Building better AI agents, fast (and safely)
Here’s why the next decade of AI will be shaped by trust, not just technology, writes Elma O’Sullivan-Greene.
Walk into any tech meet-up in 2025 and you’ll hear the same buzzword: agents. These are the next wave of artificial intelligence; programs designed not just to respond to our questions, but to take initiative and act on our behalf. Depending on who you ask, they’re about to run our businesses and plan our lives. The hype is loud. The reality is more subtle – and more interesting.
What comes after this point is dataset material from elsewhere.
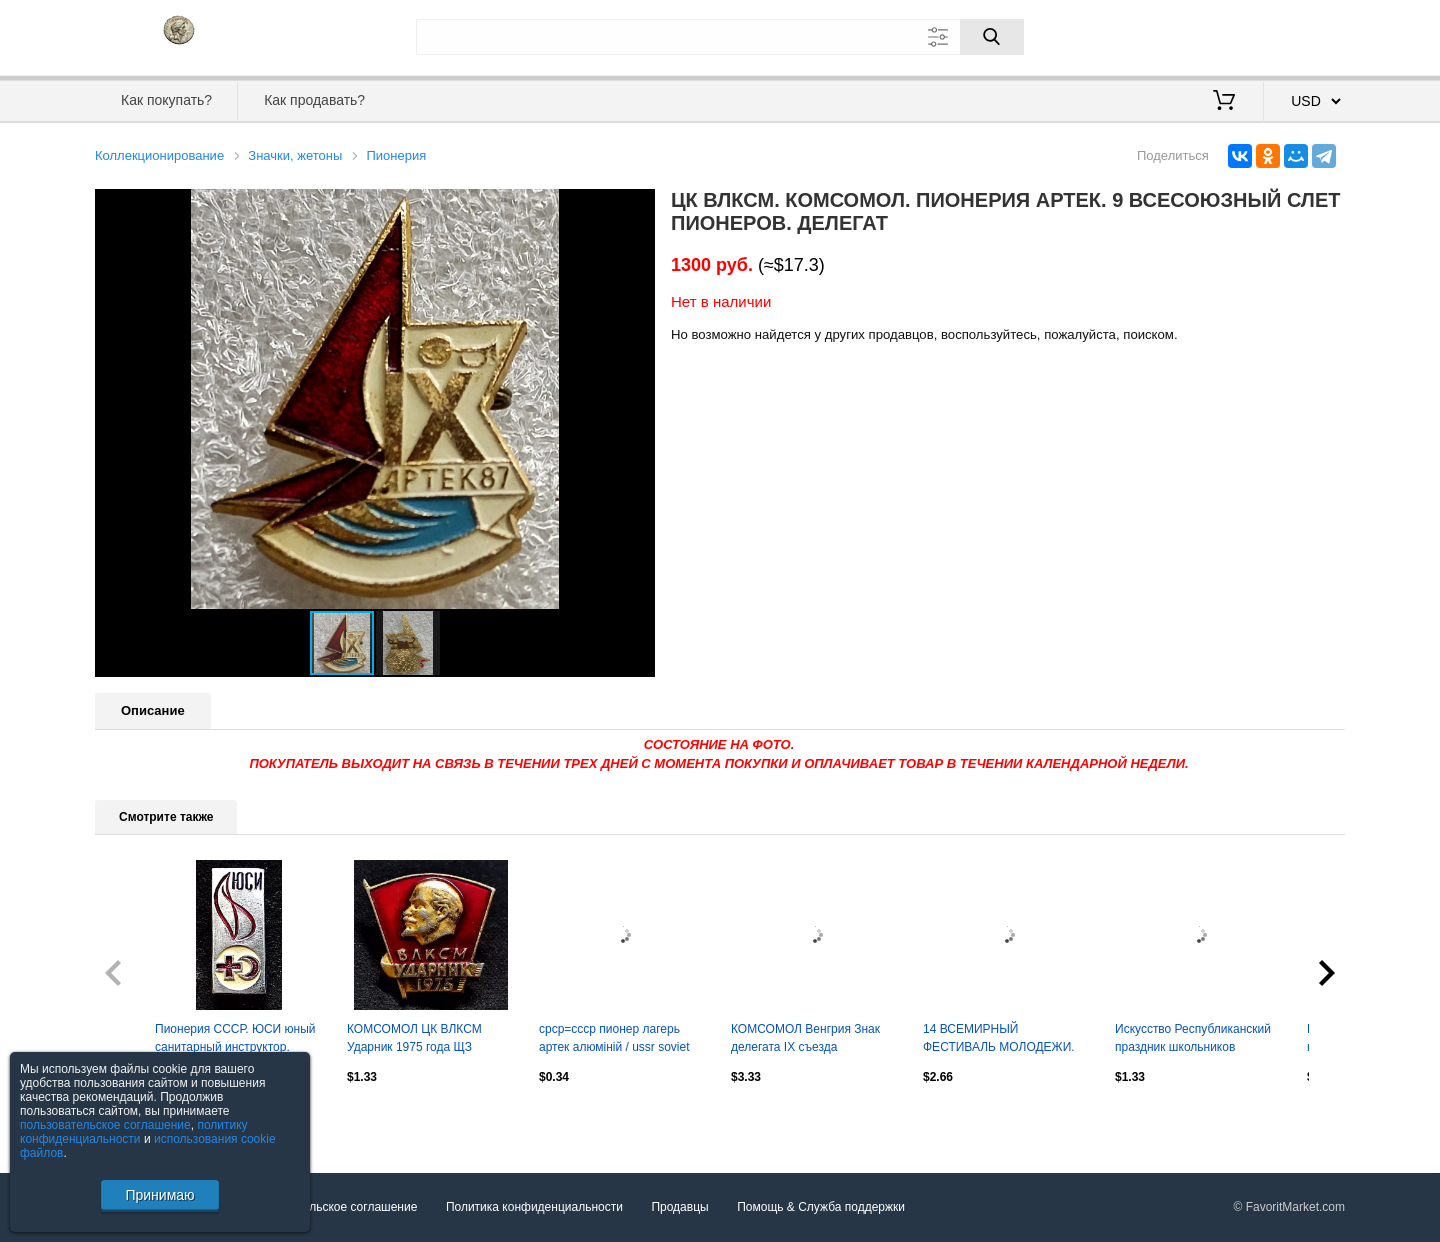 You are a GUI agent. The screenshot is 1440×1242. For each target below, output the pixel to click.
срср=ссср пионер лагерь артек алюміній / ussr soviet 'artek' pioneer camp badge (614, 1040)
If last year was the “year of the agent”, the next 10 will be the decade of the agent: slower, steadier, and ultimately more useful. Success won’t come from flashy demos, but from building systems that real people can trust and use, especially in industries where mistakes have serious consequences, like accounting, health, or law.
Beyond the buzz
So what exactly is an “agent”? Think of it as a spectrum. At one end, you have simple agents that can handle repetitive but useful tasks: scanning receipts, sorting emails, or pulling data from documents. At the other end are more ambitious systems designed to make multistep decisions, like doing your taxes with minimal input. Neither end is inherently “better”. It’s about choosing the right tool for the job.
Why context matters
Here’s a hidden challenge: agents are greedy for context. They don’t just need the question you ask; they often want all the related information. Past conversations, tool descriptions, and decision history. This quickly gets messy. Imagine a friend who insists on rehashing every detail of every past conversation before answering a simple question. That’s what bloated agents can feel like: slow, costly, and confusing.
A practical fix is to keep them on a leash. Break tasks into smaller steps and only save what’s essential at each stage. For example, instead of logging every twist and turn of how an AI decided a bank transfer was suspicious, just keep the verdict (“suspicious”) and the short reason (“unusually large amount”). Clear, simple, and easy to check later. Less noise, more signal.
The value of quick feedback
One of the biggest lessons from building agents is that you don’t need giant amounts of data to get started. In fact, small, realistic examples often teach you the most. Run a few real‑world tests, see where the agent goes wrong, and fix it. Repeat. The cycle of small mistakes and quick corrections is far more valuable than waiting months for a “perfect” benchmark suite.
Just as important: measure success the way a customer would. In accounting, no one cares if the software nailed step three of a process. They care whether the final numbers are right. Did the balance match? Did the report make sense? Focusing on end results keeps teams honest and aligned with real value.
Handling mistakes safely
It’s no secret that AI sometimes “hallucinates”, producing confident answers that are completely wrong. We’ve seen stories of chatbots inventing fake legal cases or accounting tools drifting into error over time. The answer isn’t to panic. It’s to design for mistakes.
That means:
- Always keeping a human in the loop for sensitive actions like moving money or filing taxes.
- Being honest in the interface: don’t present guesses as facts, and let the system say, “I’m not sure.”
- Using traditional software for the parts of a process that demand precision, like calculating dollar amounts.
- Limiting what outside systems an agent can access, so it doesn’t run wild.
Simple, auditable records
For industries like accounting, transparency is non‑negotiable. Regulators and customers don’t want a rambling transcript of every thought an AI agent has. They want a clear trail: the inputs, the decision, the reason, and any human checks. By focusing on saving only the key points, companies can create records that are both trustworthy and easy to audit.
The internet question
In the 1990s graduates were asked in job interviews, “Can you do the internet?” Today, the equivalent question is, “Can you do agents?” It’s the wrong question. What matters isn’t whether you can use the latest buzzword. It’s what problems you can solve with it, and whether the results help people in their daily work. In a few years, we might not even say “agents” at all. We’ll just talk about better, more natural software experiences.
Here are six lessons I have found useful:
- Pick meaningful problems. If an agent can work in a highly regulated space like finance, it will work elsewhere.
- Design the human experience first. How people correct or confirm results is half the value.
- Start small. Build step‑by‑step workflows instead of giant “do everything” systems.
- Measure what matters. Focus on outcomes customers care about: accuracy, time saved, and trust earned.
- Stay cautious. Give agents limited freedom until they’ve earned more.
- Keep learning. Review mistakes weekly and use feedback to improve.
The next decade of AI won’t be remembered for endless hype or bigger and bigger models. It will be remembered for the teams who treated autonomy as a design choice, not a given, and who built systems that made work simpler, safer, and more human. The future of agents will arrive not when they can do everything, but when people barely notice they’re there at all. Because the experience simply works.
Elma O’Sullivan-Greene is the principal machine learning engineer at MYOB.